Henry Craik, ed. English Prose. 1916.
Vol. I. Fourteenth to Sixteenth Century
Dr. John Brown (18101882)
[Born in 1810, at Biggar in Lanarkshire, the son of Rev. John Brown, theologian and divine, he was educated first at Biggar and later at the High School of Edinburgh. From there he passed to Edinburgh University, and entered upon the study of medicine. He graduated as M.D. in 1833, and practised his profession in Edinburgh for the remainder of his life, attaining considerable reputation for professional skill, and for general culture combined with rare charm of mind and character. Outside his profession and the circle of his acquaintance he became known to the large English-speaking race by three volumes of miscellaneous essays, the first of which appeared in 1858, which their author entitled Horæ Subsecivæ. The contents were of the most varied character, the first volume containing the larger proportion on topics of professional interest, but comprising essays and sketches of character, which for mingled charm of style, critical acumen, and humour, are amongst the choicest products of the century. The most famous of these sketches, that bearing the name of “Rab and his Friends,” appeared in the first volume, and at once attracted attention. Dr. John Brown died full of years and honours in May 1882.]

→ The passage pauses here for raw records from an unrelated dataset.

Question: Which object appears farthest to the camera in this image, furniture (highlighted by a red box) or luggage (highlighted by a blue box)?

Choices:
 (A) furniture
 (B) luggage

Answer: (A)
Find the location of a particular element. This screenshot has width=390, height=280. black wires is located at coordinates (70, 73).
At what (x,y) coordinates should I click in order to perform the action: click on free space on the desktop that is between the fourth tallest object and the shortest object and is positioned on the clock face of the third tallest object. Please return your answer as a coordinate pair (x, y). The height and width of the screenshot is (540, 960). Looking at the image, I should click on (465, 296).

The first in order was the preface, in which all the qualities of the writer, afterwards to become so famous and familiar, appeared in a style of their own, as fresh and picturesque and engaging as that of Charles Lamb or Louis Stevenson. The keenest interest in his own profession was found in close alliance with the widest literary outlook; the liveliest humour, and appreciation of it in others; a poet’s and a painter’s eye for the lovelinesses of scenery, and a deeply religious and sympathetic nature. The other contribution to the volume was speedily to eclipse all the rest in public favour, and to be identified for the remainder of his life with the writer’s name. The title “Rab” is as closely bound up with the name of its originator, as that of “Tom Brown” is and will ever be with that of the late Thomas Hughes.

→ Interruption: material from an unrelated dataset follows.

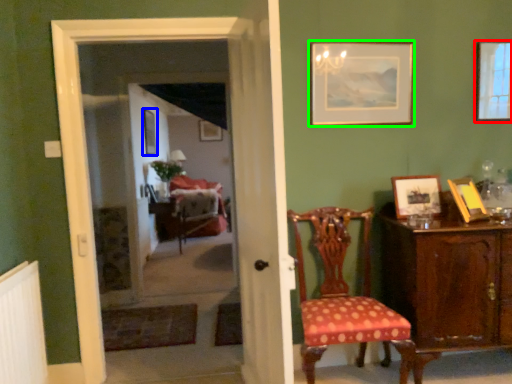 Question: Based on their relative distances, which object is nearer to picture frame (highlighted by a red box)? Choose from picture frame (highlighted by a blue box) and picture frame (highlighted by a green box).

Choices:
 (A) picture frame
 (B) picture frame

Answer: (B)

“Rab and his Friends” is indeed one of those happy masterpieces which it is difficult to criticise without falling into an uncritical ecstasy of praise. “The story,” so its author informs us, “is in all essentials strictly matter-of-fact.” The assurance was hardly necessary. Alike in material and in workmanship, it has nothing in common with the manufacture of pathetic fiction. We have only to compare it with the “best artificial” in certain popular Scottish “annals of the poor,” to feel the difference. Its charm is that of absolute fidelity to life, reflected from the rare and beautiful personality of the narrator. For it is no mere photographic transcript of a remembered incident. The most perfect art controls it throughout—shown for instance in the skill with which the personality of the dog Rab (a humorous character), who begins and ends the story, is so blended with the fortunes of the human actors as never once to strike a jarring note, or disturb the serene flow of the pathetic interest.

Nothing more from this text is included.